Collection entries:
•••••
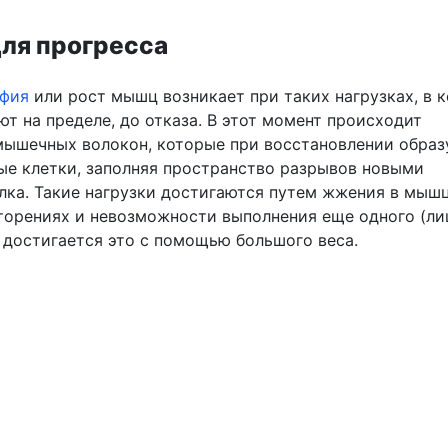
для прогресса
офия
или рост мышц возникает при таких нагрузках, в 
т на пределе, до отказа. В этот момент происходит
ышечных волокон, которые при восстановлении образ
е клетки, заполняя пространство разрывов новыми
лка. Такие нагрузки достигаются путем жжения в мышц
торениях и невозможности выполнения еще одного (ли
А достигается это с помощью большого веса.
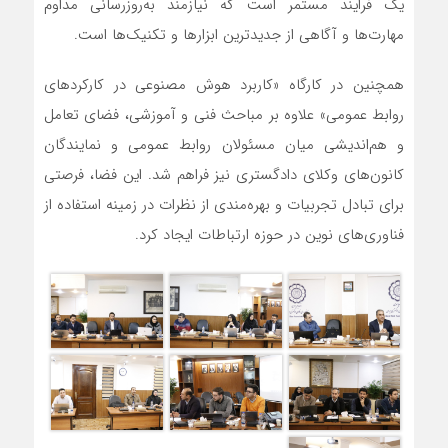
یک فرایند مستمر است که نیازمند به‌روزرسانی مداوم
مهارت‌ها و آگاهی از جدیدترین ابزار‌ها و تکنیک‌ها است.
همچنین در کارگاه «کاربرد هوش مصنوعی در کارکرد‌های
روابط عمومی» علاوه بر مباحث فنی و آموزشی، فضای تعامل
و هم‌اندیشی میان مسئولان روابط عمومی و نمایندگان
کانون‌های وکلای دادگستری نیز فراهم شد. این فضا، فرصتی
برای تبادل تجربیات و بهره‌مندی از نظرات در زمینه استفاده از
فناوری‌های نوین در حوزه ارتباطات ایجاد کرد.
•••••
* WHAT IS BEING ASKED *
Write out again exactly the lines above from the one with "лка. Такие нагрузки" through the one with "کانون‌های وکلای دادگستری", adding no other lines and no pictures.

* WRITTEN SOLUTION *
лка. Такие нагрузки достигаются путем жжения в мышц
торениях и невозможности выполнения еще одного (ли
А достигается это с помощью большого веса.
یک فرایند مستمر است که نیازمند به‌روزرسانی مداوم
مهارت‌ها و آگاهی از جدیدترین ابزار‌ها و تکنیک‌ها است.
همچنین در کارگاه «کاربرد هوش مصنوعی در کارکرد‌های
روابط عمومی» علاوه بر مباحث فنی و آموزشی، فضای تعامل
و هم‌اندیشی میان مسئولان روابط عمومی و نمایندگان
کانون‌های وکلای دادگستری نیز فراهم شد. این فضا، فرصتی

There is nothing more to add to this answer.